Проще всего это проверить на себе. Достоевским, который открыл иностранцам «русского человека», восхищается весь мир, но сами русские больше любят Пушкина, потому что он и был всем миром. Для нас Пушкин уничтожал границу, которая выделяла Россию, но для остальных он - по обидному набоковскому выражению, «русское шампанское». Наивный парадокс глобализации: все хотят быть как все, надеясь, что другие будут другими.
Труднее всего найти в Японии то, что о ней уже знаешь. Но это еще не значит, что этого в ней нет. Просто будущее ведет себя здесь агрессивнее, чем повсюду, вынуждая заглянуть в тот незавидный мир, что ждет нас всех.
Почав Японию с Токио, ты шалеешь от жизни, упакованной как для космического полета.
Это уже не Восток и не Запад, а искусственный спутник Земли, тупо торчащий посреди сырого неба, но когда в нем вспыхивают неоновые иероглифы, каллиграфия возвращает Японию на законное место. Птичий полет восточного письма заманивает чужеземца непонятным и многозначительным: в каждой рекламе чудится буддийская сутра.
Мне повезло - в Японии у меня были даже читатели. Старательные слависты щедро впускали меня в свою жизнь, хоть и не видели в ней ничего интересного. Я этого не думал. Особенно после того, как переводчица пригласила меня встретить Новый год с ее родителями.
Самый красивый вид из их удобного, как «Тойота», дома открывался из окна уборной. Гору, отделяющую Киото от Осаки, можно было увидеть только с унитаза, оснащенного искусственным интеллектом.

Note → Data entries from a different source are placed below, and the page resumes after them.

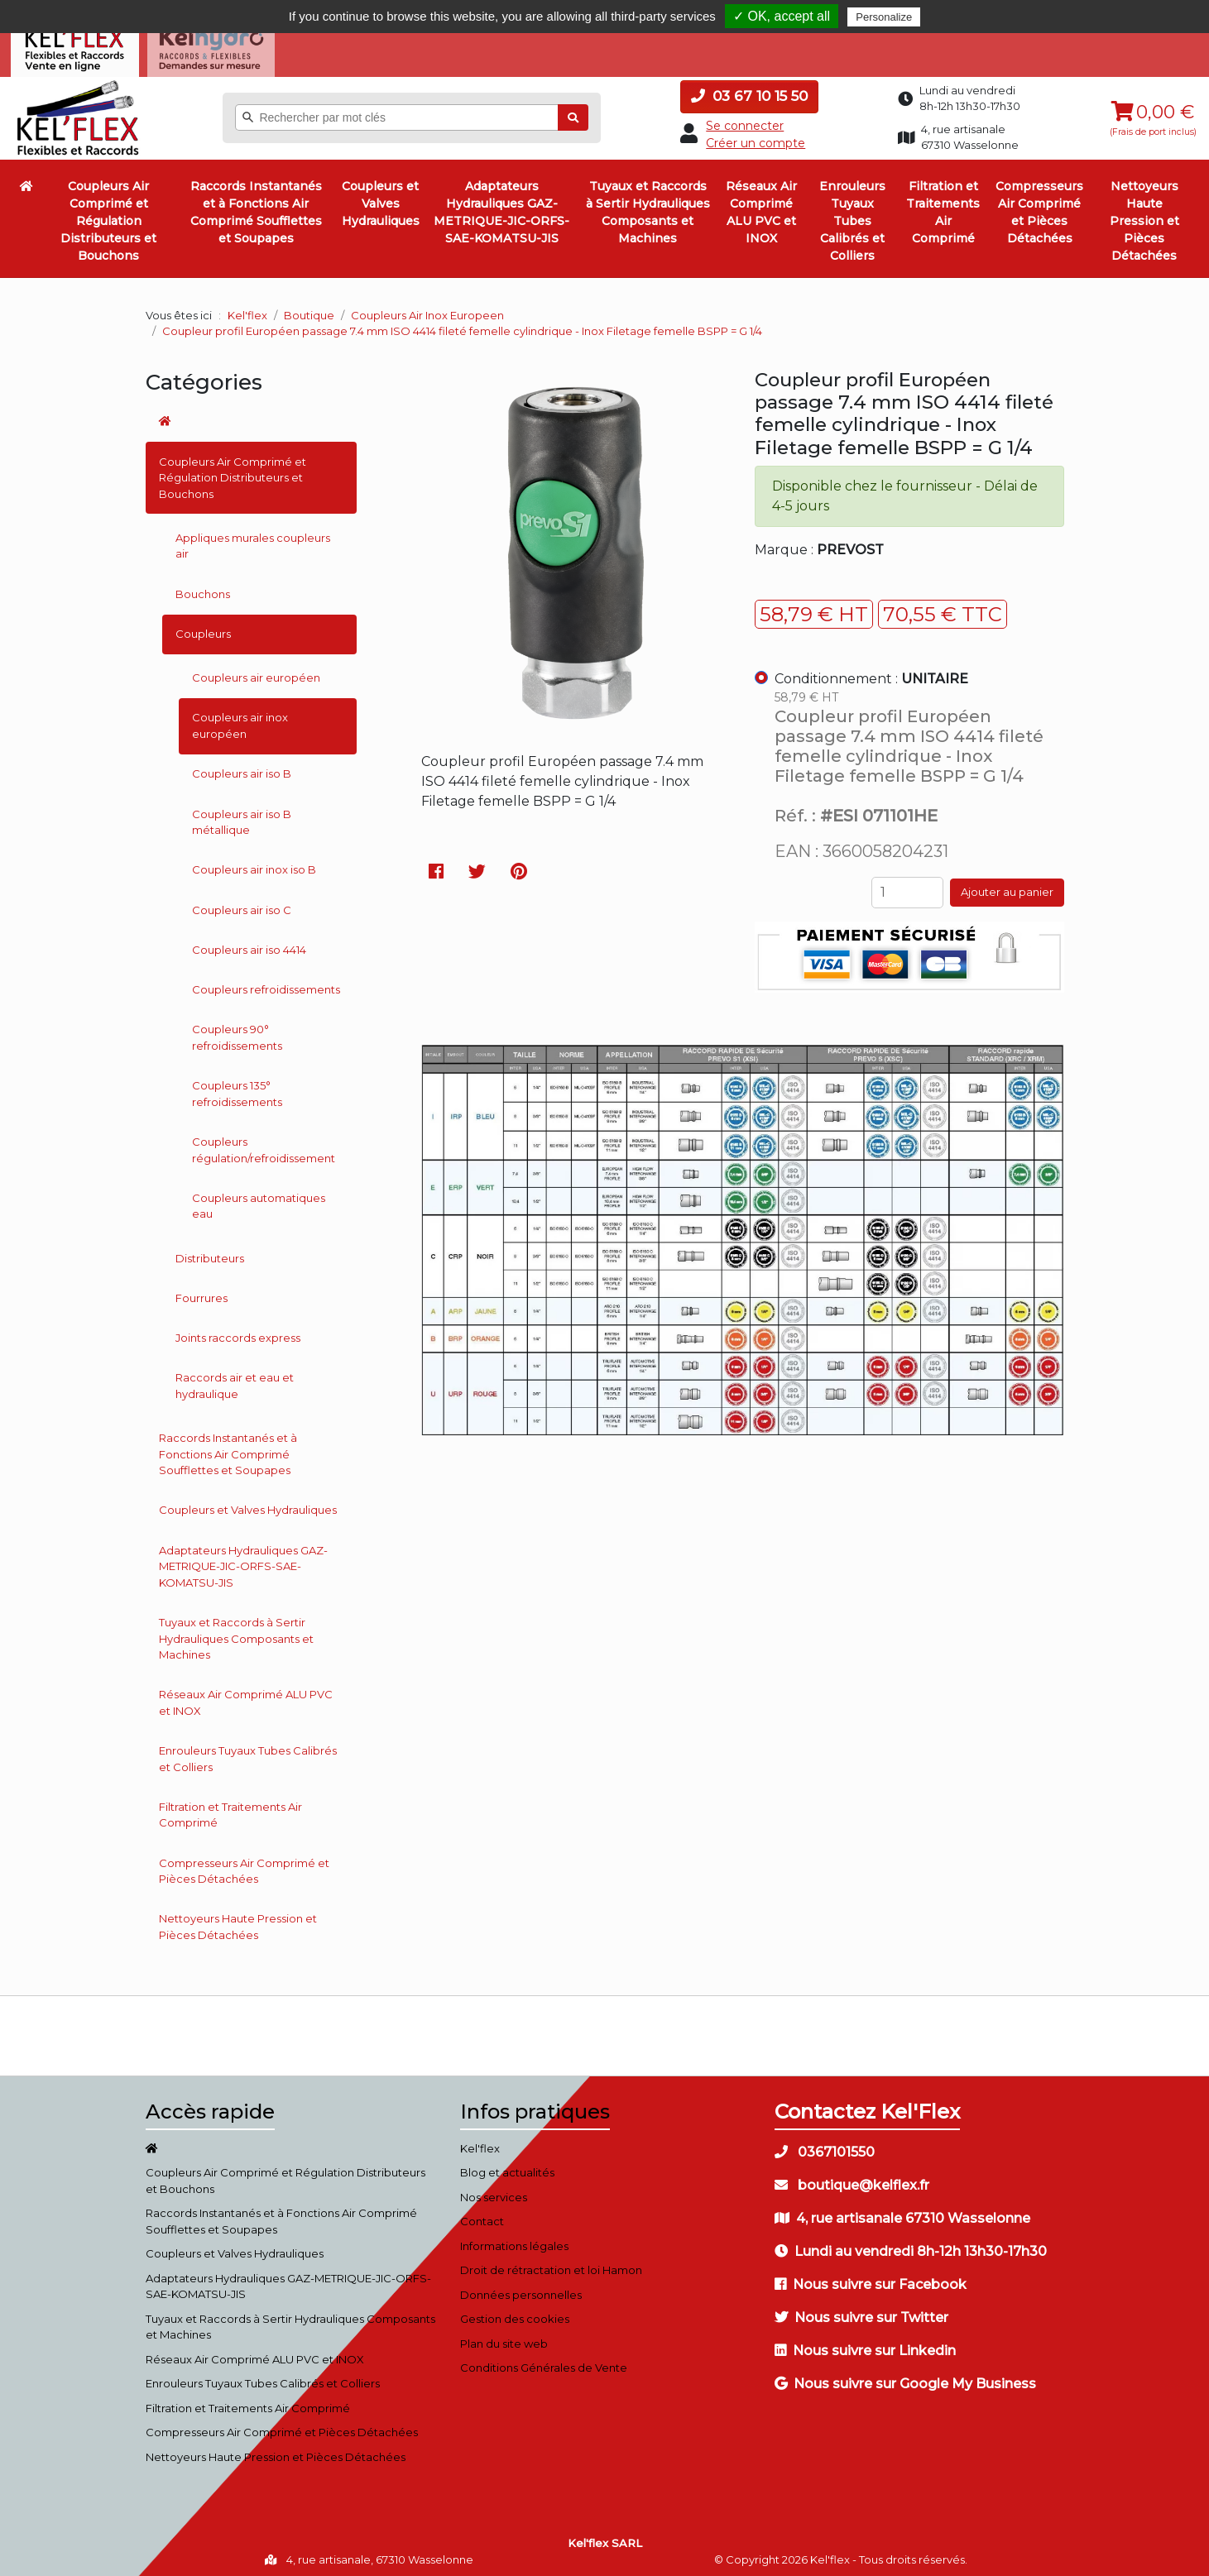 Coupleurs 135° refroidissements (237, 1089)
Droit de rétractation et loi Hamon (551, 2265)
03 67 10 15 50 (749, 91)
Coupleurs (203, 627)
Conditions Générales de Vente (543, 2362)
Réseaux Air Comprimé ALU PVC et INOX (761, 207)
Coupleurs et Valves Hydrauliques (381, 198)
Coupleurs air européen (256, 672)
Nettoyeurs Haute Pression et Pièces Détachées (1144, 216)
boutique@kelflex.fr (852, 2179)
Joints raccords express (237, 1332)
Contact (482, 2216)
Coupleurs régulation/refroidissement (263, 1144)
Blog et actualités (507, 2167)
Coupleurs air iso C (241, 904)
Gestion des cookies (514, 2313)
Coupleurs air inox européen (240, 720)
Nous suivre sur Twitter (861, 2312)
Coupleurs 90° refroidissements (237, 1032)
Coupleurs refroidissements (266, 984)
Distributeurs (209, 1252)
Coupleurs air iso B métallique (241, 816)
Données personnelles (521, 2289)
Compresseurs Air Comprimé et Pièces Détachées (1039, 207)
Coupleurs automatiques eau (258, 1200)
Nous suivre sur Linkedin (865, 2345)
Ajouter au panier (1007, 886)
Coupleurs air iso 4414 (249, 943)
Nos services (493, 2191)
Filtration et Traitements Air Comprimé (943, 207)
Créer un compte (755, 137)
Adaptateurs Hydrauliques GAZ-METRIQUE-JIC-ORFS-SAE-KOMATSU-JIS (501, 207)
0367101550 (825, 2146)
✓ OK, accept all (781, 16)
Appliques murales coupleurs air (252, 540)
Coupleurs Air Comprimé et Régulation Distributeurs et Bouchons (108, 216)
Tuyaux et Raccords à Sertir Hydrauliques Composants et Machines (648, 207)
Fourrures (201, 1292)
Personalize (884, 17)
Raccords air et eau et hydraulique (234, 1381)
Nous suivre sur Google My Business (905, 2378)
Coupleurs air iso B (241, 768)
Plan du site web (504, 2337)
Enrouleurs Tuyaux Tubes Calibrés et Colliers (852, 216)
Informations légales (514, 2240)
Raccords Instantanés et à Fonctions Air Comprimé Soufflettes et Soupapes (256, 207)
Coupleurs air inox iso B (254, 864)
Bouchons (202, 588)
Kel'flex (247, 309)
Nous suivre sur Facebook (871, 2278)
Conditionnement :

Из уважения мне отвели лучшую комнату, которой никто никогда не пользовался. Обстановка не обманула моих ожиданий: ее не было. По ночам, правда, на полу возникал тюфяк с одеялом, но в остальное время мне предлагалось смотреть в красный угол с таким же одиноким цветком. Я наугад окрестил его повиликой. Третьим в комнате был зачехленный предмет, который можно было бы принять за складную гильотину. Оказалось - кото, японские гусли. Надев серебряный коготь, хозяйка сыграла на нем старинную праздничную песню.
Музыка была прологом к новогоднему ужину. Я готовился к нему, как к баталии, зная по прошлому опыту, каких трудов стоит, с одной стороны, не ткнуться носом в тарелку, а с другой - не треснуться затылком, опрокидывая рюмку. Но в этом доме традиционно низенький столик скрывал милосердную яму. Старшие сидели на коленях, младшие - вытянув ноги. Говорят, что это новшество прибавило росту целому поколению. Поднявшись с колен, Восток стал неудержимо расти, что, собственно, и предсказывал Ленин.